The Rapid Method of Estimating Antioxidant Activity and Total Polyphenols Content of Sample Plant Extracts

Estimation of total polyphenols content

Figure1. The appearance of bluish-black colour after the addition of reagents on sample plant extracts during the estimation of total polyphenols content. 

We estimated total polyphenol content by a standard protocol (Singleton et al. 1999 and Stankovic 2011) with slight modification. Briefly, we separately mixed each plant extract (0.5 ml; 1 mg/ml)  with the Folin-Ciocalteu phenol reagent (2.5 ml; 10%) and aqueous sodium bicarbonate solution (2.5 ml; 7.5%). Then, the reaction mixture was allowed to stand for about 45 minutes and the absorbance was measured at 765 nm using the UV- spectrophotometer (Thermo Fisher Scientific, Genesystem-10.5).The calibration curve was plotted using gallic acid as standard in ethanol (absolute) using the concentration series of 25, 50, 75, and 100 µg/ml. Here, the reagent mixture with the same volume of ethanol instead of plant extract solution was used as a blank. On the basis of this calibration curve, the concentration of the individual samples was calculated. The total polyphenol content was expressed in terms of the milligrams of the gallic acid equivalent per gram of the dry mass (mg GAE/ g). The test was done in triplicates. 

Figure 2. The flow-chart for the estimation of total polyphenols content. 

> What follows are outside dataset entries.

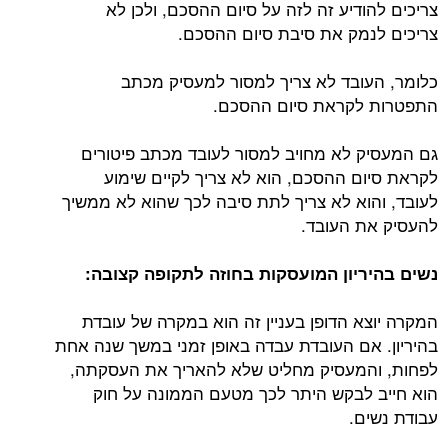
צריכים להודיע זה לזה על סיום ההסכם, ולכן לא
צריכים לנמק את סיבת סיום ההסכם.
כלומר, העובד לא צריך למסור למעסיק מכתב
התפטרות לקראת סיום ההסכם.
גם המעסיק לא מחויב למסור לעובד מכתב פיטורים
לקראת סיום ההסכם, הוא לא צריך לקיים שימוע
לעובד, והוא לא צריך לתת סיבה לכך שהוא לא ממשיך
להעסיק את העובד.
נשים בהיריון המועסקות בחוזה לתקופה קצובה:
המקרה יוצא הדופן בעניין זה הוא במקרה של עובדת
בהיריון. אם העובדת עבדה באופן זמני במשך שנה אחת
לפחות, והמעסיק מחליט שלא להאריך את העסקתה,
הוא חייב לבקש היתר לכך מטעם הממונה על חוק
עבודת נשים.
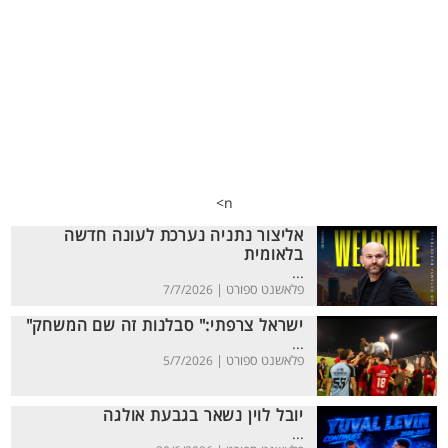
n>
אליצור נתניה נערכת לעונה חדשה
בלאומית
...
פלאשנט ספורט |
7/7/2026
ישראל צרפתי:" סבלנות זה שם המשחק"
...
פלאשנט ספורט |
5/7/2026
יובל לוין נשאר בגבעת אולגה
...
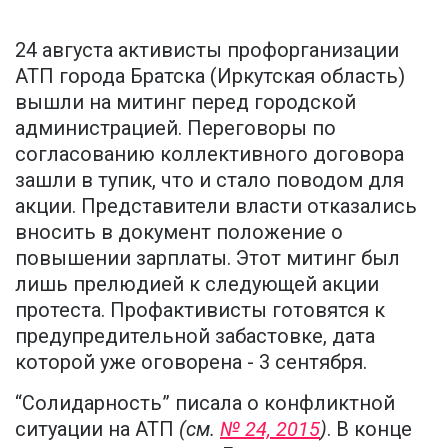
24 августа активисты профорганизации
АТП города Братска (Иркутская область)
вышли на митинг перед городской
администрацией. Переговоры по
согласованию коллективного договора
зашли в тупик, что и стало поводом для
акции. Представители власти отказались
вносить в документ положение о
повышении зарплаты. Этот митинг был
лишь прелюдией к следующей акции
протеста. Профактивисты готовятся к
предупредительной забастовке, дата
которой уже оговорена - 3 сентября.
“Солидарность” писала о конфликтной
ситуации на АТП
(см.
№ 24, 2015
)
. В конце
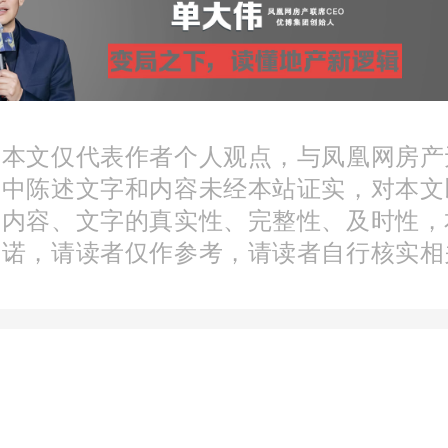
墅里最新房价
格
500万元/套
：本文仅代表作者个人观点，与凤凰网房产
文中陈述文字和内容未经本站证实，对本文
分内容、文字的真实性、完整性、及时性，
动
持平
承诺，请读者仅作参考，请读者自行核实相
明
暂无资料
墅里房价走势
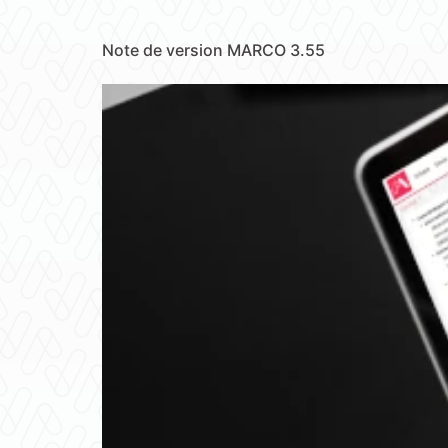
Note de version MARCO 3.55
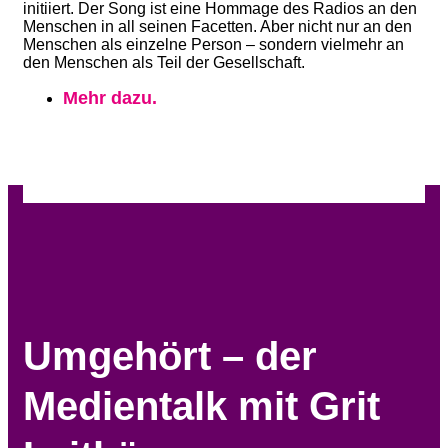
initiiert. Der Song ist eine Hommage des Radios an den
Menschen in all seinen Facetten. Aber nicht nur an den
Menschen als einzelne Person – sondern vielmehr an
den Menschen als Teil der Gesellschaft.
Mehr dazu.
Umgehört – der
Medientalk mit Grit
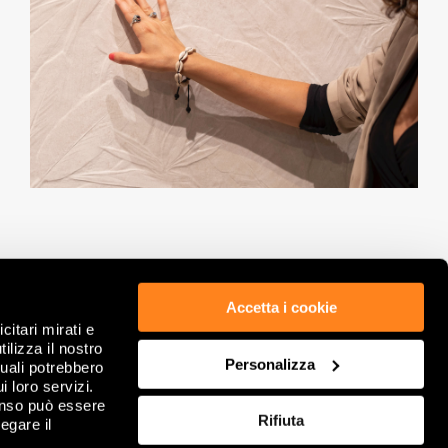
Accetta i cookie
citari mirati e
ÉTHIQUE ET CONFORMITÉ
POLITIQUE DE CONFIDENTIALITÉ
ilizza il nostro
GDPR
COOKIE
Personalizza
quali potrebbero
NOTES LÉGALES
REVOIR VOS CHOIX DE COOKIES
i loro servizi.
INFORMATIONS SOCIÉTÉ
FAQ
enso può essere
Rifiuta
DITIONS GÉNÉRALES DE VENTE
egare il
CONTACTS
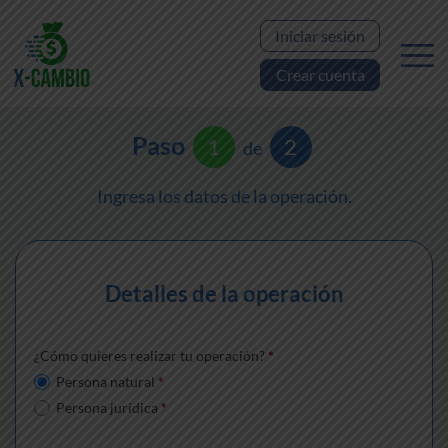
Iniciar sesión
Crear cuenta
Paso
1
2
de
Ingresa los datos de la operación.
Detalles de la operación
¿Cómo quieres realizar tu operación?
*
Persona natural
*
Persona jurídica
*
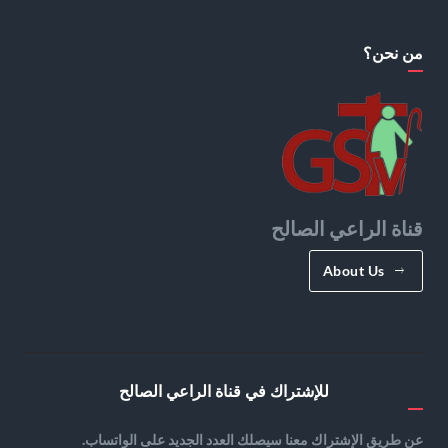
من نحن؟
قناة الراعي الصالح
About Us
للإشتراك في قناة الراعي الصالح
عن طريق الإشتراك معنا سيصلك العدد الجديد على الواتساب.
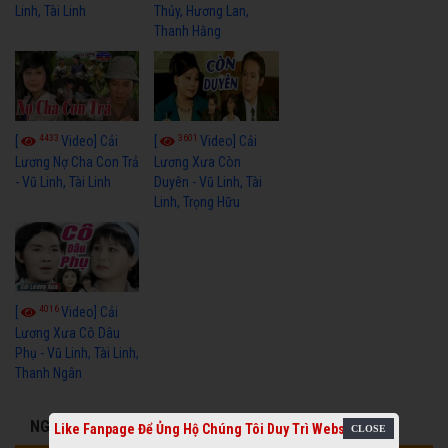
Linh, Tài Linh
Thủy, Hương Lan,
Thanh Hằng
4433
3601
[
Video] Cải
[
Video] Cải
Lương Nợ Cha Con Trả
Lương Xưa Còn
- Vũ Linh, Tài Linh
Duyên - Vũ Linh, Tài
Linh, Trọng Hữu
4016
[
Video] Cải
Lương Xưa Cô Dâu
Phụ - Vũ Linh, Tài Linh,
Thanh Ngân
NGHỆ SĨ LIÊN QUAN
Like Fanpage Để Ủng Hộ Chúng Tôi Duy Trì Website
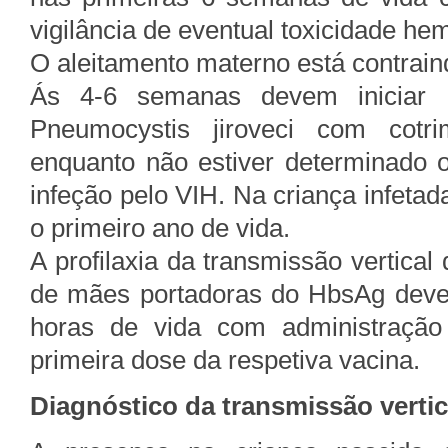
vigilância de eventual toxicidade he
O aleitamento materno está contrain
Ás 4-6 semanas devem iniciar a
Pneumocystis jiroveci com cotr
enquanto não estiver determinado 
infeção pelo VIH. Na criança infetad
o primeiro ano de vida.
A profilaxia da transmissão vertica
de mães portadoras do HbsAg dever
horas de vida com administração 
primeira dose da respetiva vacina.
Diagnóstico da transmissão vertic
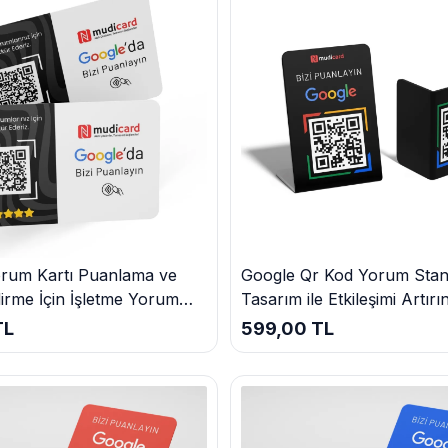
ına katkıda bulunuyoruz. Google Yorum Kartı satın almak için doğru yerde
rın
rum Kartı Puanlama ve
Google Qr Kod Yorum Stand
irme İçin İşletme Yorum
Tasarım ile Etkileşimi Artırı
TL
599,00 TL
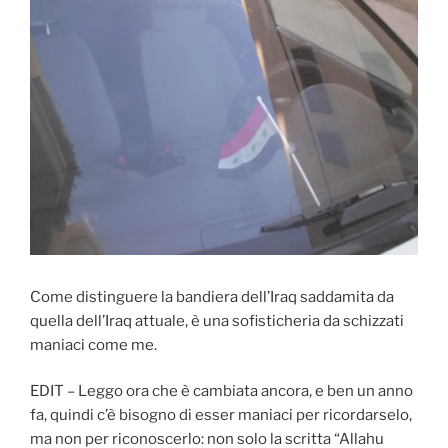
Come distinguere la bandiera dell’Iraq saddamita da
quella dell’Iraq attuale, è una sofisticheria da schizzati
maniaci come me.
EDIT – Leggo ora che è cambiata ancora, e ben un anno
fa, quindi c’è bisogno di esser maniaci per ricordarselo,
ma non per riconoscerlo: non solo la scritta “Allahu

Estimation of antioxidant activity

We performed the antioxidant activity of orchid extracts by following standard protocol according to Zhao et al. (2006) with slight modification. Briefly, we made a series of the solution with concentration 50 µg,  100 µg, 200 µg, 400 µg, 800 µg/ml for each plant extracts. Then, the  sample solution was made by mixing plant extract solution (1.5 ml of each concentration of a series) and DPPH free radical solution (1.5 ml; 0.25 mM in ethanol); blank solution by plant extract solution (1.5 ml of each concentration) and absolute ethanol (1.5 ml); control solution by DPPH free radical solution (1.5 ml; 0.25 mM) and absolute ethanol (1.5 ml). The quercetin was taken as a reference compound. The solutions of reference compound were made as it was done in case of plant extract solution. These solutions were vigorously shaken and allowed to stand for 30 minutes under dark immediately after preparation. Then, the absorbance of each solution was taken at 517 nm using UV- visible spectrophotometer. The experiment was done in triplicate.

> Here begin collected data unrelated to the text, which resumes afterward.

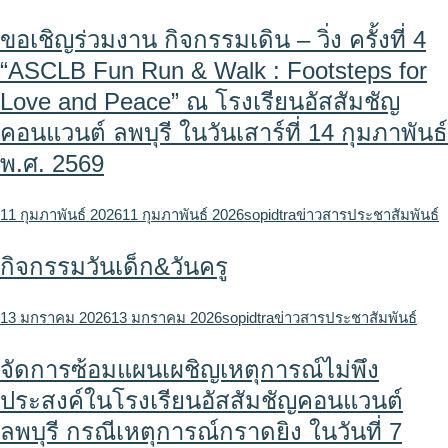
ขอเชิญร่วมงาน กิจกรรมเดิน – วิ่ง ครั้งที่ 4
“ASCLB Fun Run & Walk : Footsteps for
Love and Peace” ณ โรงเรียนอัสสัมชัญ
คอนแวนต์ ลพบุรี ในวันเสาร์ที่ 14 กุมภาพันธ์
พ.ศ. 2569
11 กุมภาพันธ์ 2026
11 กุมภาพันธ์ 2026
sopidtra
ข่าวสารประชาสัมพันธ์
กิจกรรมวันเด็ก&วันครู
13 มกราคม 2026
13 มกราคม 2026
sopidtra
ข่าวสารประชาสัมพันธ์
จัดการซ้อมแผนเผชิญเหตุการณ์ไม่พึง
ประสงค์ในโรงเรียนอัสสัมชัญคอนแวนต์
ลพบุรี กรณีเหตุการณ์กราดยิง ในวันที่ 7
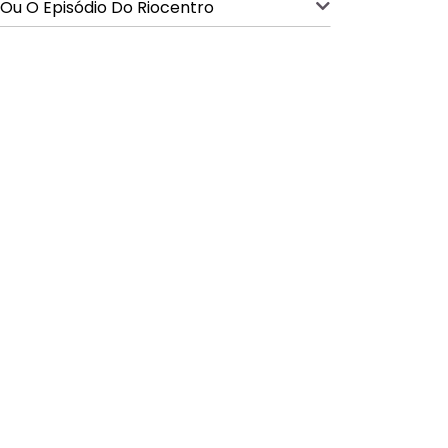
 Ou O Episódio Do Riocentro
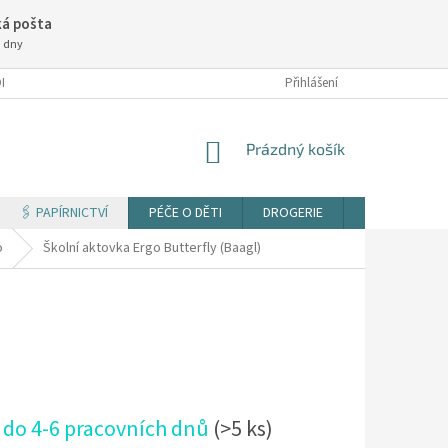
á pošta
3 dny
NÍ PODMÍNKY
Přihlášení
NÁKUPNÍ
Prázdný košík
KOŠÍK
🖇️ PAPÍRNICTVÍ
PÉČE O DĚTI
DROGERIE
TISK DOKUM
o
Školní aktovka Ergo Butterfly (Baagl)
 do 4-6 pracovních dnů
(>5 ks)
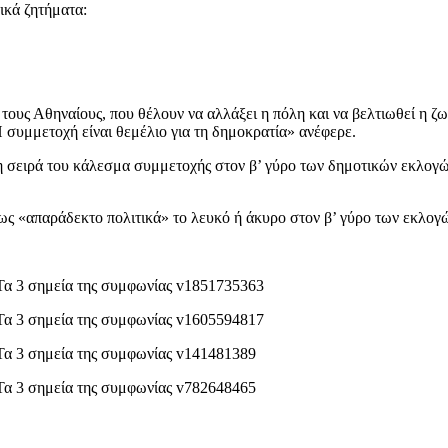
ικά ζητήματα:
ους Αθηναίους, που θέλουν να αλλάξει η πόλη και να βελτιωθεί η ζω
 συμμετοχή είναι θεμέλιο για τη δημοκρατία» ανέφερε.
τη σειρά του κάλεσμα συμμετοχής στον β’ γύρο των δημοτικών εκλογών
ως «απαράδεκτο πολιτικά» το λευκό ή άκυρο στον β’ γύρο των εκλογ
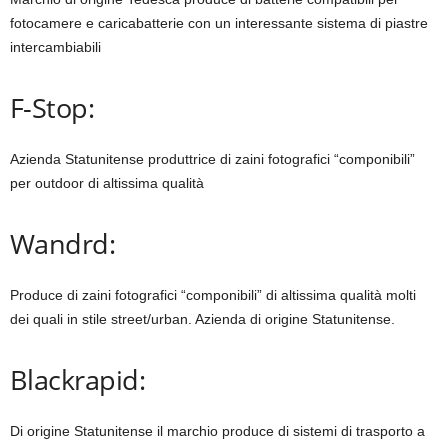
fotocamere e caricabatterie con un interessante sistema di piastre
intercambiabili
F-Stop:
Azienda Statunitense produttrice di zaini fotografici “componibili”
per outdoor di altissima qualità
Wandrd:
Produce di zaini fotografici “componibili” di altissima qualità molti
dei quali in stile street/urban. Azienda di origine Statunitense.
Blackrapid:
Di origine Statunitense il marchio produce di sistemi di trasporto a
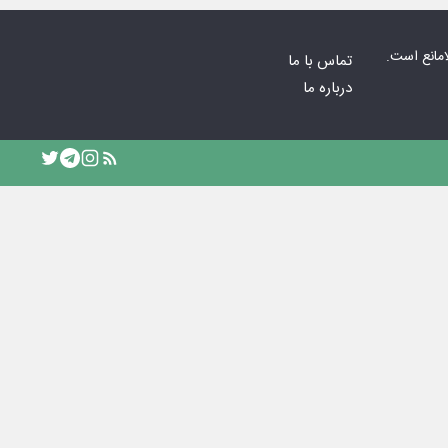
امانع است.
تماس با ما
درباره ما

Finally, we  applied the following equation to calculate scavenging activity of plant extracts and reference compound:

Scavenging rate = [1-(A₁-A₂)/A₀] ×100 %

Here, A₀ = Absorbance of control solution; A₁ = Absorbance in sample solution (i.e., in presence of plant extract); A₂ = Absorbance of blank solution (i.e., without DPPH). Finally, the IC₅₀ value of each plant extract was determined by nonlinear regression equation of plot of percentage antioxidant activity (AA %) against concentration.

Figure 3. Flow-chart for the estimation of antioxidant activity (DPPH radical scavenging activity) by sample plant extracts.